First, take a look what financial ratings agency Fitch Ratings said today in a new report called "Broadcast Radio Industry Assessment: Near-Term Declines, Digital Potential" (MarketWatch coverage here). Radio's advertising revenue (aside from "digital") will decline each year. People will spend less time with traditional radio. Internet radio, meanwhile, will continue to grow its audiences, fueled by growing mobile use. But given all that, here's the punch line:
Digital initiatives by terrestrial broadcasters, although in early stages, could provide an opportunity to capture a sizeable portion of digital listening over the next few years. Terrestrial broadcasters' established, high-margin businesses will allow them to fund digital initiatives and provide room to absorb near-term revenue declines before any digital revenue becomes material.
Stated another way: Internet radio is radio's future -- a future which broadcasters are uniquely-suited to dominate.
Now, if Pandora is (at this point in time) Internet radio, and broadcasters's future is Internet radio, doesn't that mean...
Let's let Mark Ramsey (left) say it: "Pandora is, by a broad definition, radio – whether you like it or not, buster. They are radio and you are Pandora – if you choose to be," he writes today (here).
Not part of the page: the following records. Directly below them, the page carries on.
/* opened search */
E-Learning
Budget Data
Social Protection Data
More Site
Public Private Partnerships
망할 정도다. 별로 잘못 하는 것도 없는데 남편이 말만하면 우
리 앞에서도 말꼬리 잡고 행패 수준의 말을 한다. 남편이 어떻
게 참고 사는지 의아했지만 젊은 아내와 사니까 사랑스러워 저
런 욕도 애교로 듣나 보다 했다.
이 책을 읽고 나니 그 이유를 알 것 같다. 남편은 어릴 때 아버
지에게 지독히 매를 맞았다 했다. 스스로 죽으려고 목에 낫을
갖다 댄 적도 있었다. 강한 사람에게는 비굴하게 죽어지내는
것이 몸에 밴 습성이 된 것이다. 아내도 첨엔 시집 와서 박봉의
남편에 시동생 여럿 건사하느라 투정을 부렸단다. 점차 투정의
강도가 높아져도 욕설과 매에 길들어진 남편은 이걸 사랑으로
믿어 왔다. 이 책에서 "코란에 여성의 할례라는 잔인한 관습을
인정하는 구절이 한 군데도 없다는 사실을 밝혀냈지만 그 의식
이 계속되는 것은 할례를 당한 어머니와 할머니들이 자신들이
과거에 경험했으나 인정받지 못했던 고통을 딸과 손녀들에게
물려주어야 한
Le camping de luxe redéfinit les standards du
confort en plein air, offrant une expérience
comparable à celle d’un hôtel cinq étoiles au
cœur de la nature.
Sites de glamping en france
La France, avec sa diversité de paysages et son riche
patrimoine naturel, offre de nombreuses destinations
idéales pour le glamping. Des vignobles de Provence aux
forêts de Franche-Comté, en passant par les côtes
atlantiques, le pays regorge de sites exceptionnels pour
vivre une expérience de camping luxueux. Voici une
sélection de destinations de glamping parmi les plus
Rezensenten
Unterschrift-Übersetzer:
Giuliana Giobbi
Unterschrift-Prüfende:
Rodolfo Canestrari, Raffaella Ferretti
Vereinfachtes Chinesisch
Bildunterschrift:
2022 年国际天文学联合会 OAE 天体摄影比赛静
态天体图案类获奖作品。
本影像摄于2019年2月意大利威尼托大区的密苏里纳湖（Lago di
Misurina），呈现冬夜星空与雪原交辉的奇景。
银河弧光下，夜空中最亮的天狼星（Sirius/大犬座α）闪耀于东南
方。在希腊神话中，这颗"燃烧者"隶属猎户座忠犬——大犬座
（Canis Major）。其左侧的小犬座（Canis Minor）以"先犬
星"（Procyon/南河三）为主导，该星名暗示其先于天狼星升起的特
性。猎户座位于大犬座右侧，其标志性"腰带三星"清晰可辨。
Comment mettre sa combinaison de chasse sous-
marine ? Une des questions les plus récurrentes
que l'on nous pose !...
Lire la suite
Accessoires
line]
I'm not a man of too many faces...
See, Pandora's two significant disadvantages compared to AM/FM -- low monetization of its mobile audience and unreasonably high royalties on music -- aren't going to last. Regarding the first, Ramsey writes, "Do I really need to remind anyone... that quite a lot of traditional radio’s advertising occurs on mobile devices – namely, the mobile devices that sit in your driveway? Indeed, one of the key advantages of mobile advertising on Pandora is that it’s utterly familiar to any advertiser who has ever placed a radio ad!" As for royalties, let's hear from Jerry del Colliano (right), who writes today (subscribe here):
Pandora will not die from this disease called record industry greed because if Pandora goes under, the record industry loses its number one source of music royalty income stream. So the labels will have to relent over time and give Pandora more reasonable rates. Radio on the other hand is facing a new performance royalty that their own NAB CEO is pushing so while Pandora is likely to get royalty relief down the road, radio is about to get saddled with more royalty fees. Bet on it.
But, the flipside of that is this: Pandora doesn't necessarily have any distinct advantage over broadcasters. There's nothing Pandora -- or Internet radio -- does, that broadcasters can't do just as well, if they put the resources behind the effort.
So, back to that thought to share: Radio's future is digital. It's online, and it's mobile. Pandora's already doing it (as are many smaller, energetic, and innovative groups). And consumers are already headed there. But Pandora needn't "own" it. Broadcasters are still in the best position to stake their claim.
Del Colliano says, "Follow the consumer and you will never go wrong."
We'll give the last word to Ramsey: "Broadcasters enjoy magnificent scale and marvelous relationships with consumers and advertisers alike. Don’t trash Pandora, learn from them. My advice: Don’t get bitter, get busy."